Abstract: “Media archaeology presents a framework for understanding the foundations of digital culture in the social histories of technological media. This essay argues that a pedagogy focused on individual, physical artifacts of technological media involves students in constructing a constellation of insights around technology’s mineral, global, and human history as well as its ecological future. By describing and reflecting on a series of assignments and exercises developed for my “Introduction to Digital Studies” class, I show how the intimacy of specific devices can connect to the exigencies of technological media through the lens of media archaeology. The core of this experience is a group project where students take apart an artifact like an old smartphone or game console, attempt to locate the origins of each component in that artifact, and present those origins in a map and timeline. The risks and rewards of this assignment sequence actively engage students in designing their own learning and encourage them to think critically and ethically about the media they consume, the devices that provide the foundation for that consumption, and the global economy of human labor that makes it all possible. In a step-by-step consideration, I consider how the practical and logistical challenges of this assignment sequence support the learning goals I identify as crucial to Digital Studies.”

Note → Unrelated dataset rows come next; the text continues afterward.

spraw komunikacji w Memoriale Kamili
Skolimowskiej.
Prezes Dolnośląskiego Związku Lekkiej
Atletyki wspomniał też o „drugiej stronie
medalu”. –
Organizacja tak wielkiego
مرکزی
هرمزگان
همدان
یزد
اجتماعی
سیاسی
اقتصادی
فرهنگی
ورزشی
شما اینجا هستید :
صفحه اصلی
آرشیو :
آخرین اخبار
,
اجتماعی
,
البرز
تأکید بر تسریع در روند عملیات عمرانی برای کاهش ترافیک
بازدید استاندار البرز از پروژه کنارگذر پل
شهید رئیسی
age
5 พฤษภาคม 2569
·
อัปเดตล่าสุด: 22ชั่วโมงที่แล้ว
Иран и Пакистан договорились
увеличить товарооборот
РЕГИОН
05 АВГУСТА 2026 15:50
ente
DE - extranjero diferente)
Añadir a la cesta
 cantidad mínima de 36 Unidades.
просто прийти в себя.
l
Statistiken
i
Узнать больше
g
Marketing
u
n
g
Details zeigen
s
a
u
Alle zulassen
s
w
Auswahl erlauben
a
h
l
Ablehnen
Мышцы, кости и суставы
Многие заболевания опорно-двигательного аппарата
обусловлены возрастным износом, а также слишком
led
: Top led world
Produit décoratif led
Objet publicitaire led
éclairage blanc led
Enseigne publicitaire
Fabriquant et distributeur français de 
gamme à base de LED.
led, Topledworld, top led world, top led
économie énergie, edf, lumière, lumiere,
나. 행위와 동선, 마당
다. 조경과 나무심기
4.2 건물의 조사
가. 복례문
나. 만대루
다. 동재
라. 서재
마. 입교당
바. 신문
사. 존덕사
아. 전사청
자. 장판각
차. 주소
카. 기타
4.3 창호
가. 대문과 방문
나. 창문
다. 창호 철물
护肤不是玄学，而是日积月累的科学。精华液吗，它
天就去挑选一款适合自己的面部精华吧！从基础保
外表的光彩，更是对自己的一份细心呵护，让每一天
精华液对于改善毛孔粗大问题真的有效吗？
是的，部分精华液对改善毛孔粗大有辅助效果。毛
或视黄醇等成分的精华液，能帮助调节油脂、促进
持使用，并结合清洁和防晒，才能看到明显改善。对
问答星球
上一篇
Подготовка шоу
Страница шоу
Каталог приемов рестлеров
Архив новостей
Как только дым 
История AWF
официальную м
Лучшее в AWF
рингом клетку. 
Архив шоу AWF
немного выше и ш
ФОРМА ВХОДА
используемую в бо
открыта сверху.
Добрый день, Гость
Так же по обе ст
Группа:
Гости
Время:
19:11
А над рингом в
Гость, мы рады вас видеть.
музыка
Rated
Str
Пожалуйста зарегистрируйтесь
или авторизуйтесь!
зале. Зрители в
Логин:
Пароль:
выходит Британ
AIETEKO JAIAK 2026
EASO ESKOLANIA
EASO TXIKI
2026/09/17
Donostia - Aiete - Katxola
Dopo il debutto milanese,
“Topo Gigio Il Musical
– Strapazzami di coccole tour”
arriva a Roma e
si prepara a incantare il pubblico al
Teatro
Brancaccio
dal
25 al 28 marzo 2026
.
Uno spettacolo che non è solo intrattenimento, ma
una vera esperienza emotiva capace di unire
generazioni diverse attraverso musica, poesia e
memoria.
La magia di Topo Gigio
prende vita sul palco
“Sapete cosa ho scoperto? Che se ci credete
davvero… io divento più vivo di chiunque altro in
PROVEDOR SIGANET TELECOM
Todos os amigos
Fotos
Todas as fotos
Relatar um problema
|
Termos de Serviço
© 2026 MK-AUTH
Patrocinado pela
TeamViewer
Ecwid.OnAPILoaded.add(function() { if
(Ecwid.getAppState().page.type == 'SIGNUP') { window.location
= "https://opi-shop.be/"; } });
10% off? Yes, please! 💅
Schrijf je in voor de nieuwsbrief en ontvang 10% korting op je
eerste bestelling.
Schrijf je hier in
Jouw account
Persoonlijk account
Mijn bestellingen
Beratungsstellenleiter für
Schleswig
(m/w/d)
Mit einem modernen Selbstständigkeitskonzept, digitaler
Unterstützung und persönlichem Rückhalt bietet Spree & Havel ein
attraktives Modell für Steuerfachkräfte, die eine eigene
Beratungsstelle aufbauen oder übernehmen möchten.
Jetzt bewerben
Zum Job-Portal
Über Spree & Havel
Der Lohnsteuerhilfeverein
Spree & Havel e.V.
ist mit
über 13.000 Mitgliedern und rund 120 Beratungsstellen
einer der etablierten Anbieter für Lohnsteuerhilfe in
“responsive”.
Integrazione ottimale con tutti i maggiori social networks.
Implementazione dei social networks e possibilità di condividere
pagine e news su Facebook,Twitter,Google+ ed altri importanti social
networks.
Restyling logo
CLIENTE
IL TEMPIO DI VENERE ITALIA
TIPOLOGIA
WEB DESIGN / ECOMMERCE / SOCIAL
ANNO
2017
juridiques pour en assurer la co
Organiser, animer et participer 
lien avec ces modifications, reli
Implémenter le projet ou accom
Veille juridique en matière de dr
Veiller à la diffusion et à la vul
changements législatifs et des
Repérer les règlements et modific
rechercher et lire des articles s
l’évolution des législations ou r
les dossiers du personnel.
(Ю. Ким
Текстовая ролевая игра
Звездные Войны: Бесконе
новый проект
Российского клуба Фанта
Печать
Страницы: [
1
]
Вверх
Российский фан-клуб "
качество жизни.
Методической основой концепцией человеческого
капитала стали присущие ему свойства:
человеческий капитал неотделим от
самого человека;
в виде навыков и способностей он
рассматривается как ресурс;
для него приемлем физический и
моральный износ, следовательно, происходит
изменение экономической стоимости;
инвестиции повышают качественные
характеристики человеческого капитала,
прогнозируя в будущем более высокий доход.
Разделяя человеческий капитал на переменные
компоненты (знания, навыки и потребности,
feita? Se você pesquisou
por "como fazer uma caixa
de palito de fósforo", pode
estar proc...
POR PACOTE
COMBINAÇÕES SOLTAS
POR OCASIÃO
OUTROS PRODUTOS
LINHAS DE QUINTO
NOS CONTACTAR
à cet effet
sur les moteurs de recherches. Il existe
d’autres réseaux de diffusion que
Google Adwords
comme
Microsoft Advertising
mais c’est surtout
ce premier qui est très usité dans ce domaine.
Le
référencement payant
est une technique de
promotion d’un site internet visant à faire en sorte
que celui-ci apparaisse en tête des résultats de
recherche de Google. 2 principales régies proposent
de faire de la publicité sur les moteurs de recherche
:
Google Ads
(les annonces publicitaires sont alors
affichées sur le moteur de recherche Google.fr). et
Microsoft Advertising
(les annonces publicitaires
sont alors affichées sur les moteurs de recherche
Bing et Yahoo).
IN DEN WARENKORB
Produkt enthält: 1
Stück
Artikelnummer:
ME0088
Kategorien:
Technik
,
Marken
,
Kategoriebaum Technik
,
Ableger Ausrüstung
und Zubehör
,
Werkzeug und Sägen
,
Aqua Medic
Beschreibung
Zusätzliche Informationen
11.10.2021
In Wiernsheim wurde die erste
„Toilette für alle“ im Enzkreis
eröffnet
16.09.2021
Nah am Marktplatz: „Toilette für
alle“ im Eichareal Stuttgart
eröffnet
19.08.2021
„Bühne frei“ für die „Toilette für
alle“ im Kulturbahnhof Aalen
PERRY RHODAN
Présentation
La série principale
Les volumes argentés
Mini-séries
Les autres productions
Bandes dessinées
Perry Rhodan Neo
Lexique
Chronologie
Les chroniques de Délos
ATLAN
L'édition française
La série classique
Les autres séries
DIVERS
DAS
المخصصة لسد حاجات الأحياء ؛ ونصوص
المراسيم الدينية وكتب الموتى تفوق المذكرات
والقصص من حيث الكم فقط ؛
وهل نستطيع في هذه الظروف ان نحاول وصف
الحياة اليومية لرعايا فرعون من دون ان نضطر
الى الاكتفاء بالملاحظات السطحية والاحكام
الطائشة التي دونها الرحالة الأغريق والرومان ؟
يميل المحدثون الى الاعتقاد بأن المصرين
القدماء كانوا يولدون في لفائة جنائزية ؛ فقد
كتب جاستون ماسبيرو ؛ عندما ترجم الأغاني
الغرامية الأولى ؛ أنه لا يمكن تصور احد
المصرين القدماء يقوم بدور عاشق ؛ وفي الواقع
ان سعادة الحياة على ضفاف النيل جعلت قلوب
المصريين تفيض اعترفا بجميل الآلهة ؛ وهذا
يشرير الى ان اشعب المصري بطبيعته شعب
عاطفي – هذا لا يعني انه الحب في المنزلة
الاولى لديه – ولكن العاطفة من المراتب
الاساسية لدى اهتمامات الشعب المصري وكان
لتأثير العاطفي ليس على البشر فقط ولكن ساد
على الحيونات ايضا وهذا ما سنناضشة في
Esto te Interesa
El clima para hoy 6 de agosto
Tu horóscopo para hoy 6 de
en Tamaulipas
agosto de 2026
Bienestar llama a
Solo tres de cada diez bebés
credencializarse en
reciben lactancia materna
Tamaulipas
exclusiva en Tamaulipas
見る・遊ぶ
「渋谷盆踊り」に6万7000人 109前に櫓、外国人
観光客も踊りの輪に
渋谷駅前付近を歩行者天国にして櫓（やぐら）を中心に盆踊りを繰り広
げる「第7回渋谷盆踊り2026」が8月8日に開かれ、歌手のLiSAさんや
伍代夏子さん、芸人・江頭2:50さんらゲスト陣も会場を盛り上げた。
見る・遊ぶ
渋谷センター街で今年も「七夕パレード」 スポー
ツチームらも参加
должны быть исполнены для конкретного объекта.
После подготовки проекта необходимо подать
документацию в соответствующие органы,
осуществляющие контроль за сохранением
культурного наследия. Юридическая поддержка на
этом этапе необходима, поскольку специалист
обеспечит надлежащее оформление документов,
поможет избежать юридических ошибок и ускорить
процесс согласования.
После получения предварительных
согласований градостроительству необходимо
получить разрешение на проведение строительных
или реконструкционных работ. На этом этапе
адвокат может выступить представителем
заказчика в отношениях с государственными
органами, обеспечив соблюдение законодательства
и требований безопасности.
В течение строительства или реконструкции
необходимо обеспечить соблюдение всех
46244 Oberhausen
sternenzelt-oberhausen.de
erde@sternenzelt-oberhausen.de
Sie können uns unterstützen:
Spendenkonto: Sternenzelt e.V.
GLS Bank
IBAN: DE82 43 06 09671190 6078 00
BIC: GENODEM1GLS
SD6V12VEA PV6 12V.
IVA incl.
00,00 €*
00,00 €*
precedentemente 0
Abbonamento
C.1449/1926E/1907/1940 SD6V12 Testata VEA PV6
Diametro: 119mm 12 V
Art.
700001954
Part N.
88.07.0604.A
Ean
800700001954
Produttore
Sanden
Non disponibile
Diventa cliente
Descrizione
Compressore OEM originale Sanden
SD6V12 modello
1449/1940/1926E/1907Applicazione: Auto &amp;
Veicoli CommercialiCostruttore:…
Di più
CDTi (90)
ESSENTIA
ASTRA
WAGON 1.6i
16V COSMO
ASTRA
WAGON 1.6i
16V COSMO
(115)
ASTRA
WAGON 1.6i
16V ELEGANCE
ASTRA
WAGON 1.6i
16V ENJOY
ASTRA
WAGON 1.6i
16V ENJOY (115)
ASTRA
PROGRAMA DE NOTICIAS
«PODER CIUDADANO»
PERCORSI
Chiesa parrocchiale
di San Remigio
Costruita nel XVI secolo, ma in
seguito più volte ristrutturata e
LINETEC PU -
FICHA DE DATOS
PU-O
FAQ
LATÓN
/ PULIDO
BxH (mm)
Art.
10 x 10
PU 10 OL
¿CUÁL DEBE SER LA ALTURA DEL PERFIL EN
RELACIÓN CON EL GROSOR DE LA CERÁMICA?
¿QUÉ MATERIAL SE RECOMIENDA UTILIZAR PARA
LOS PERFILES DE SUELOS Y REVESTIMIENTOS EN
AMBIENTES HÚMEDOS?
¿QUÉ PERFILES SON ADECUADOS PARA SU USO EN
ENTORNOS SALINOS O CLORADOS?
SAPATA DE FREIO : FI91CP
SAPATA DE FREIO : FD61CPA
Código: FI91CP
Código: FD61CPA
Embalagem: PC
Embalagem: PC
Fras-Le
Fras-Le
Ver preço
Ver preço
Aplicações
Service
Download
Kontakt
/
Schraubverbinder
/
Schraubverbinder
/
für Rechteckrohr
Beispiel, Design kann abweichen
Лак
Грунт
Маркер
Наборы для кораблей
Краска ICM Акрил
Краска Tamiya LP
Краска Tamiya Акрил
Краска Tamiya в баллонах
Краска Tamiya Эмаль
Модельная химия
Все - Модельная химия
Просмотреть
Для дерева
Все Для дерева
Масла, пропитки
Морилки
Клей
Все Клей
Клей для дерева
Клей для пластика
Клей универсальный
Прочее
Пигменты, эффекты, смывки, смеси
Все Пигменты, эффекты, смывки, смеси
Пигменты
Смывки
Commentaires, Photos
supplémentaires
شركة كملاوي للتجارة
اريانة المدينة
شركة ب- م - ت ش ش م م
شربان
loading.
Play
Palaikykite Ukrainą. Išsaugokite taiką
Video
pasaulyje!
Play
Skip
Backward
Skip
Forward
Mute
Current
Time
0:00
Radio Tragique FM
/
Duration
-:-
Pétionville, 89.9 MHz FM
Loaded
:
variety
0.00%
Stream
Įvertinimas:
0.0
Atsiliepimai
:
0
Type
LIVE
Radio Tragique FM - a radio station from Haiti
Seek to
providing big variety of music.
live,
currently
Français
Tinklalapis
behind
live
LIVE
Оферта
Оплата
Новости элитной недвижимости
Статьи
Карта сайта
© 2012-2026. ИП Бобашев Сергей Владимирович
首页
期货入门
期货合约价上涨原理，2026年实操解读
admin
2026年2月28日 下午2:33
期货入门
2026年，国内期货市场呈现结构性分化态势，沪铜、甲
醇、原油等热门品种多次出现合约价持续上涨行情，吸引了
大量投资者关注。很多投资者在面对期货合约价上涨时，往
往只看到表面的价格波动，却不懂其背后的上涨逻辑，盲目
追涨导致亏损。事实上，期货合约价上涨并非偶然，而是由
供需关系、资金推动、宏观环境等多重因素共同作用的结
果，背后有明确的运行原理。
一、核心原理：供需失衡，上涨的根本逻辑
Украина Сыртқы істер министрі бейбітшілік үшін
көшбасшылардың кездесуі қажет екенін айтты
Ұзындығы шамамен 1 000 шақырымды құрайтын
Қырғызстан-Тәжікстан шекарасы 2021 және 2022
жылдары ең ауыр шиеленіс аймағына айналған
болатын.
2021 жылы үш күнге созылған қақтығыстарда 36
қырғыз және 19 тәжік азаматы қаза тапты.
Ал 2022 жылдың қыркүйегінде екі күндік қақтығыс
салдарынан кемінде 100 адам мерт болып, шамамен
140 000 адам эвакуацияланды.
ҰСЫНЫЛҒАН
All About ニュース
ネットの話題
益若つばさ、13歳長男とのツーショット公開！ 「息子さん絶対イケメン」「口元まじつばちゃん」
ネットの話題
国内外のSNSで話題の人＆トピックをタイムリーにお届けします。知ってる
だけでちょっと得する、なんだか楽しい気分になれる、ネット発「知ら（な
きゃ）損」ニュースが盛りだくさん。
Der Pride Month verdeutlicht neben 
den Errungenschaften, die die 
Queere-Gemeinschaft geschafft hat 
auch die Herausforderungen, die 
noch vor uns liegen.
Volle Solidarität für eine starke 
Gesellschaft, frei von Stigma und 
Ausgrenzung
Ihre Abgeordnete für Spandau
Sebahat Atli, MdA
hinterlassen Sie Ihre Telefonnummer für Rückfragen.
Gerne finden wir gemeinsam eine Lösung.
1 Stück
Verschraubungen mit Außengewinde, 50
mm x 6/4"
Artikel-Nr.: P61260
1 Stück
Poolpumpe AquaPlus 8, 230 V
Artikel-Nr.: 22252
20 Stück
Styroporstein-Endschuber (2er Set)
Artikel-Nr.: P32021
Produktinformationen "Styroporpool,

Barrenechea Brings Students to Edgar Allan Poe Museum

Professor of English Antonio Barrenechea

Professor of English Antonio Barrenechea

Antonio Barrenechea, Professor of English, took his students on a trip to the Edgar Allan Poe Museum in Richmond, Virginia. The excursion was funded by a competitive UMW grant, and was part of the spring 2019 course, “The Groovy Gothic.”  The course explores the intersection of sensational 19th century gothic fiction (Shelley, Stoker, and Poe) and the shock aesthetics of the 1960s counterculture (cinema, music, fashion, painting, and drug culture).

 

LaBreche Coedits Special Issue of Marvell Studies

Ben LaBreche, Associate Professor of English

Ben LaBreche, Associate Professor of English

Ben LaBreche, Associate Professor of English, along with Ryan Netzley of Southern Illinois University, recently coedited a special issue of Marvell Studies, which publishes the leading edge of research on Andrew Marvell, his texts and readers, words and worlds. This most recent issue is on theoretical approaches to Marvell’s poetry and contains essays by John Garrison (on object-oriented erotics in Marvell’s verse), Jason Kerr (on vulnerability as an ontological feature of humans), and Brendan Prawdzik (on the limits of eco-criticism for Marvell studies and the concept of ‘greenwashing’). In addition, this issue contains reviews of Brendan Prawdzik’s Theatrical Milton: Politics and Poetics of the Staged Body and Alex Garganigo’s Samson’s Cords: Imposing Oaths in Milton, Marvell, and Butler.

Richards Presents at Tennessee Williams/New Orleans Literary Festival

Professor Gary Richards, chair of the Department of English, Linguistics and Communication

Gary Richards, Professor of English and Chair of the Department of English, Linguistics, and Communication

Gary Richards, Professor of English and Chair of the Department of English, Linguistics, and Communication, recently facilitated the discussion of John Kennedy Toole’s A Confederacy of Dunces at the Books and Beignets program of the Tennessee Williams/New Orleans Literary Festival held March 27-31 in New Orleans, LA. This program has become a tradition at the festival, and Richards has been leading it now for over a decade, since 2007.